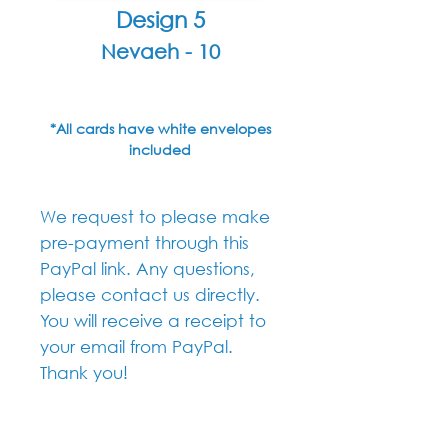
Design 5
Nevaeh - 10
*All cards have white envelopes
included
We request to please make
pre-payment through this
PayPal link. Any questions,
please contact us directly.
You will receive a receipt to
your email from PayPal.
Thank you!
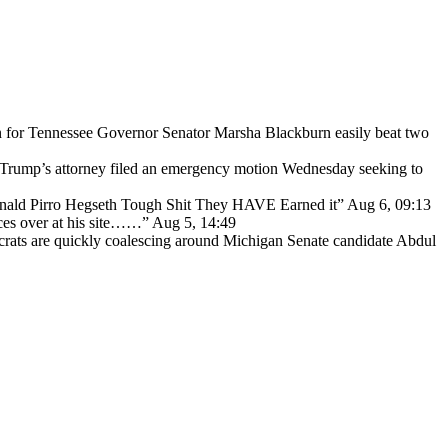
for Tennessee Governor Senator Marsha Blackburn easily beat two
Trump’s attorney filed an emergency motion Wednesday seeking to
ald Pirro Hegseth Tough Shit They HAVE Earned it
”
Aug 6, 09:13
ces over at his site……
”
Aug 5, 14:49
ats are quickly coalescing around Michigan Senate candidate Abdul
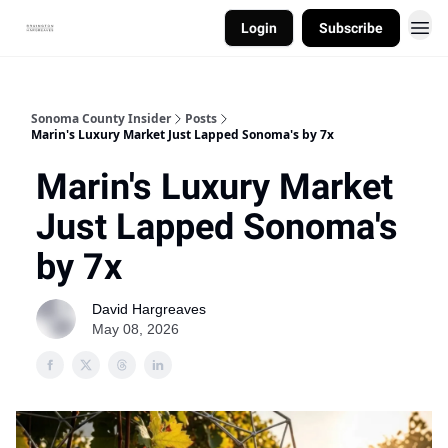
Login
Subscribe
Sonoma County Insider
Posts
Marin's Luxury Market Just Lapped Sonoma's by 7x
Marin's Luxury Market
Just Lapped Sonoma's
by 7x
David Hargreaves
May 08, 2026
━━━━━━━━━━━━━━━━━━━━━━━━━━━━━━
▶ _Task to complete_: Begin with the line holding "for Tennessee Governor" and end with the last line of the listing. Reproduce each of those lines exactly, and leave every picture out.

▶ _Response to this exercise_:
for Tennessee Governor Senator Marsha Blackburn easily beat two
Trump’s attorney filed an emergency motion Wednesday seeking to
ald Pirro Hegseth Tough Shit They HAVE Earned it
”
Aug 6, 09:13
ces over at his site……
”
Aug 5, 14:49
ats are quickly coalescing around Michigan Senate candidate Abdul
Login
Subscribe
Sonoma County Insider
Posts
Marin's Luxury Market Just Lapped Sonoma's by 7x
Marin's Luxury Market
Just Lapped Sonoma's
by 7x
David Hargreaves
May 08, 2026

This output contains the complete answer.